Embedding Analysis
from PFASGroups import parse_smiles
results = parse_smiles(["CCCC(F)(F)F", "FC(F)(F)C(=O)O"])
arr = results.to_array()
print(arr.shape) # (2, 112) — 112 groups, F only, binary
cols = results.column_names() # list of 112 column label strings
# PCA in two lines
pca_result = results.perform_pca(n_components=2)
print(pca_result['transformed'].shape) # (2, 2)
parse_smiles() returns a PFASEmbeddingSet — a list of
PFASEmbedding objects, one per molecule. Call to_array()

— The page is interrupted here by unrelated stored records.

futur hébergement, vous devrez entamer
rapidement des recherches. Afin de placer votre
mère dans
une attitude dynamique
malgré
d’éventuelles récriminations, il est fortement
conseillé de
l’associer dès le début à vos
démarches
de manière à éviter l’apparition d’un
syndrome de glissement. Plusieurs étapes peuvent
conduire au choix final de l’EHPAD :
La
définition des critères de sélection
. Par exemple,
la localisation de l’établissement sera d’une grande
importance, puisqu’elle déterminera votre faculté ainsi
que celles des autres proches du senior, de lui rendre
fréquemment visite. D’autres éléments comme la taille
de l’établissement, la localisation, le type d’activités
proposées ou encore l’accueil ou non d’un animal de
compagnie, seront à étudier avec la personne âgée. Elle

on the set to get a (n_mols, n_cols) numpy matrix, or call it on a single
PFASEmbedding for a 1-D vector.
See also
/ResultsFingerprint_Guide — complete metric reference with formulas, preset benchmarks, and group selection tables.
PFASEmbeddingSet
- class PFASGroups.PFASEmbeddingSet(iterable: Iterable[Dict[str, Any]] = ())[source]
Bases:
listList-like container for multiple
PFASEmbeddingresults.Subclasses
listso existing code that iterates over results continues to work. Callto_array()to produce a(n_molecules, n_columns)matrix from all stored results.- property matches: List[MatchView]

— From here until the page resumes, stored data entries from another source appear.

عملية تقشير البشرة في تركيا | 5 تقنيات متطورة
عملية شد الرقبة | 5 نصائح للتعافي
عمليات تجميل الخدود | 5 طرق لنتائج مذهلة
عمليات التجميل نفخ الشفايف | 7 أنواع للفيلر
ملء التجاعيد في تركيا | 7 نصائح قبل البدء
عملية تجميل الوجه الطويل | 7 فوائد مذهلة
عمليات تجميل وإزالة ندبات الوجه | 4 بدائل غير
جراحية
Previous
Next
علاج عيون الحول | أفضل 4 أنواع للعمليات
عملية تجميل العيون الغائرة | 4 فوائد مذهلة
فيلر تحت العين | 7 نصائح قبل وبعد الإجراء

Flattened list of all MatchView objects across all molecules.
Some older code expects a
matchesattribute on a ResultsModel instance. Provide a read-only aggregated view by concatenating the per-molecule match lists.
- classmethod from_raw(results: Iterable[Dict[str, Any]]) PFASEmbeddingSet[source]
Wrap an existing list of result dicts without changing them.
- classmethod from_smiles(smiles: str | List[str], **kwargs) PFASEmbeddingSet[source]
Parse SMILES string(s) and return a
PFASEmbeddingSet.
- classmethod from_mols(mols, **kwargs) PFASEmbeddingSet[source]
Parse RDKit molecules and return a
PFASEmbeddingSet.- Parameters:
mols (list of rdkit.Chem.Mol) – List of RDKit molecule objects.
**kwargs – Forwarded to
parse_mols().
- classmethod from_inchis(inchis: List[str], **kwargs) PFASEmbeddingSet[source]
Parse InChI strings and return a
PFASEmbeddingSet.
- reorder(indices: list | None = None, key: Callable[[PFASEmbedding], Any] = None, reverse: bool = False) PFASEmbeddingSet[source]
Return a new PFASEmbeddingSet with results reordered by a key function.
- Parameters:
- iter_group_matches(group_id: int | None = None, group_name: str | None = None) Iterator[Tuple[PFASEmbedding, MatchView]][source]
Iterate over all PFAS group matches across all molecules.
- plot_components_for_group(group_id: int | None = None, group_name: str | None = None, max_molecules: int | None = None, subwidth: int = 300, subheight: int = 300, ncols: int = 3) Tuple[Image, int, int][source]
Plot all components for a specific PFAS group across molecules.
Either
group_idorgroup_name(or both) can be provided to select the target group. Each panel corresponds to one molecule, with all its components for that group highlighted together.
- show(display: bool = True, subwidth: int = 350, subheight: int = 350, ncols: int = 4) Image[source]
Show all component combinations in a grid plot.
Components that share the same highlighted atoms within a molecule are merged into a single panel. The table below each structure lists the matched PFAS group, the component SMARTS type, and three graph metrics: size (C-atom count), branching (1.0 = linear) and mean eccentricity.
Atoms are highlighted with the colour derived from the component SMARTS metadata (halogen / form / saturation) of the first entry in each panel.
- plot(display: bool = True, subwidth: int = 350, subheight: int = 350, ncols: int = 4) Image
Show all component combinations in a grid plot.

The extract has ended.